I've been working with importing large CSV files of data; usually less than 100,000 records. I'm working with PHP and MySQL (InnoDB tables). I needed to use PHP to transform some fields and do some text processing prior to the MySQL INSERT
s (part of process_note_data()
in code below). MySQL's LOAD DATA
was not feasible, so please do not suggest it.
I recently tried to improve the speed of this process by using MySQL transactions using START TRANSACTION
and COMMIT
. The performance increase was surprising. Processing time(s) dropped by a factor of 20. So, a 20 minute process only took about 1 minute.
QUESTIONS.
1.) Does anyone understand why there was such performance increase (20 mins to 1 min)?
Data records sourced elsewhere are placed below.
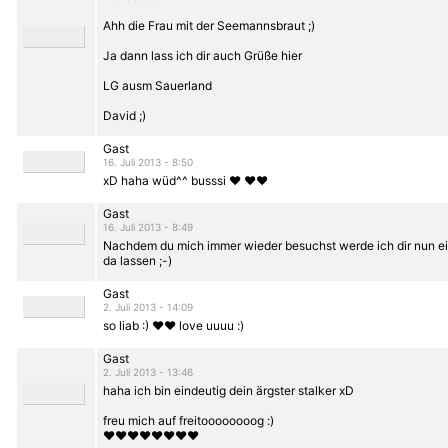
Ahh die Frau mit der Seemannsbraut ;)
Ja dann lass ich dir auch Grüße hier
LG ausm Sauerland
David ;)
Gast
16. Juli 2013 - 8:50
xD haha wüd^^ busssi ♥ ♥♥
Gast
16. Juli 2013 - 8:49
Nachdem du mich immer wieder besuchst werde ich dir nun e
da lassen ;-)
Gast
2. Juli 2013 - 14:09
so liab :) ♥♥ love uuuu :)
Gast
2. Juli 2013 - 13:46
haha ich bin eindeutig dein ärgster stalker xD
freu mich auf freitoooooooog :)
♥♥♥♥♥♥♥♥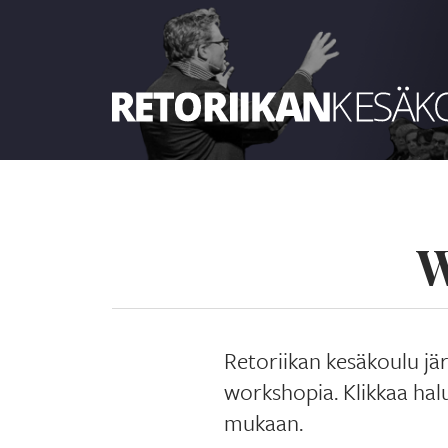
Retoriikan kesäkoulu
W
Retoriikan kesäkoulu jä
workshopia. Klikkaa hal
mukaan.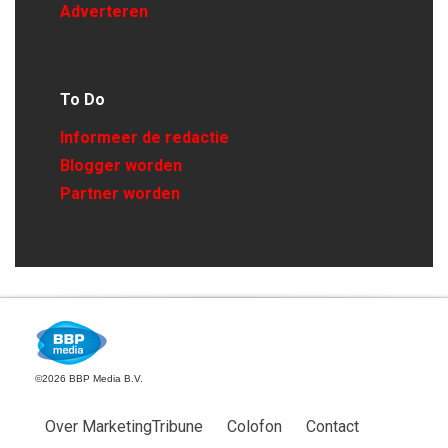
Adverteren
To Do
Informeer de redactie
Blogger worden
Partner worden
©2026 BBP Media B.V.
Over MarketingTribune
Colofon
Contact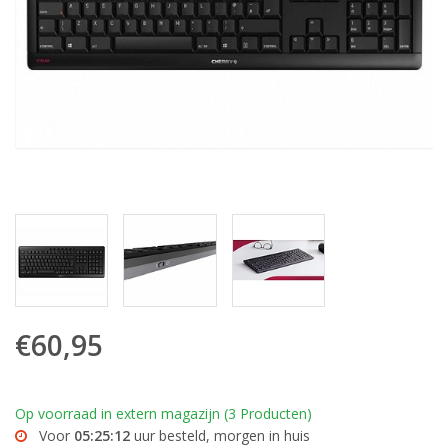
€60,95
Op voorraad in extern magazijn (3 Producten)
Voor
05:25:12
uur besteld, morgen in huis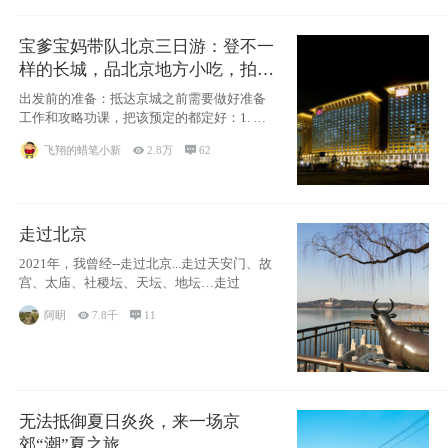
宝爹宝妈带队北京三日游：登不一
样的长城，品北京地方小吃，拍盘
古七星夜景！
出发前的准备：抵达京城之前需要做好准备
工作和攻略功课，把该预定的都定好：1. 酒
店尽
飞翔的蜡笔小新

2.8万

62
走过北京
2021年，我曾经--走过北京...走过天安门、故
宫、太庙、社稷坛、天坛、地坛…走过
阿眀

7.8千

11
无法抵御夏日炎炎，来一场京
郊“潮”夏之旅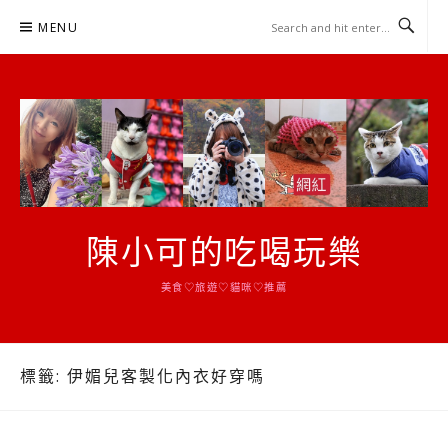
Skip
MENU
to
content
陳小可的吃喝玩樂
美食♡旅遊♡貓咪♡推薦
標籤:
伊媚兒客製化內衣好穿嗎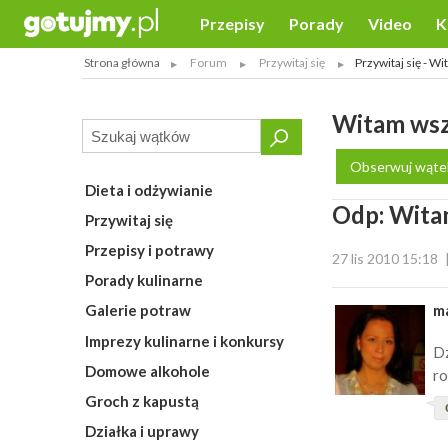
Przepisy
Porady
Video
K
Strona główna
Forum
Przywitaj się
Przywitaj się - W
Witam wszy
Obserwuj wąte
Dieta i odżywianie
Odp: Witam
Przywitaj się
Przepisy i potrawy
27 lis 2010 15:18
Porady kulinarne
m
Galerie potraw
Imprezy kulinarne i konkursy
Dz
Domowe alkohole
ro
Groch z kapustą
Działka i uprawy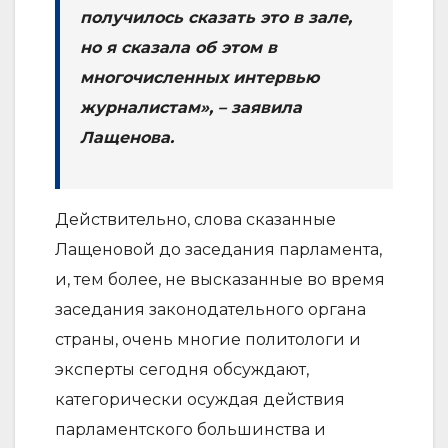
получилось сказать это в зале,
но я сказала об этом в
многочисленных интервью
журналистам», – заявила
Лащенова.
Действительно, слова сказанные
Лащеновой до заседания парламента,
и, тем более, не высказанные во время
заседания законодательного органа
страны, очень многие политологи и
эксперты сегодня обсуждают,
категорически осуждая действия
парламентского большинства и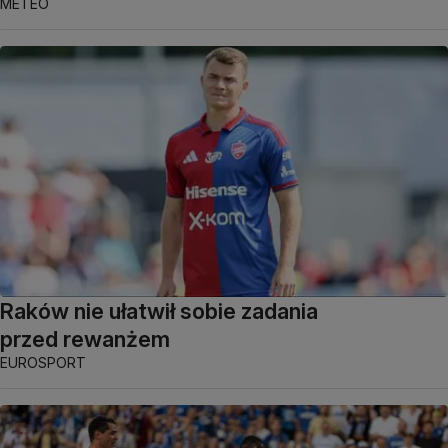
METEO
Raków nie ułatwił sobie zadania
przed rewanżem
EUROSPORT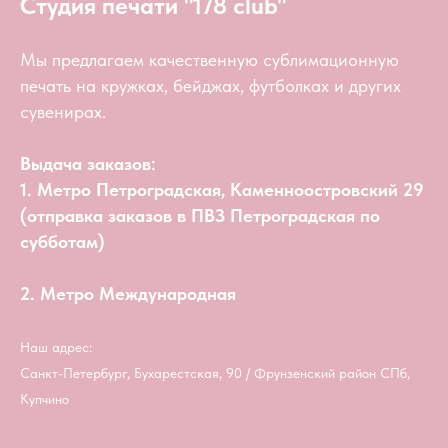
Студия печати "178 club"
Мы предлагаем качественную сублимационную
печать на кружках, бейджах, футболках и других
сувенирах.
Выдача заказов:
1. Метро Петроградская, Каменноостровский 29
(отправка заказов в ПВЗ Петроградская по
субботам)
2. Метро Международная
Наш адрес:
Санкт-Петербург, Бухарестская, 90 / Фрунзенский район СПб,
Купчино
2.) Should I be concerned about how big the transaction may get with 100,000 records?
3.) Should I be concerned with a large number of inserts and/or updates in the transaction?
/*
* Customer Notes Data:
* Rows are either a meeting, call or note!
*/
$row = 1;
$data = array();
$fields = array();
$line = '';
$db->query('SET autocommit=0;');
$db->query('START TRANSACTION;');
if (($handle = fopen("modules/".$currentModule."/Data/customernote.csv", "r")) !== FALSE) {
while (($data = fgetcsv($handle, 4096, ',', '"')) !== FALSE && $row < 999000) {
//Row 1 - CSV header row with field names
if ($row == 1) {
$csv_fields = $data;
} elseif ($row > 1) {
$fields = $this->process_note_data($data, $csv_fields, $row);
}
$row++;
} // end while
fclose($handle);
}
$db->query('COMMIT;');
$db->query('SET autocommit=1;');
Note: The text/field processing is done in the call to $this->process_note_data()
which then calls another helper class that has the INSERT
statement code. I didn't have enough room to include all of the code. $db->query()
is a typical database object for MySQL queries.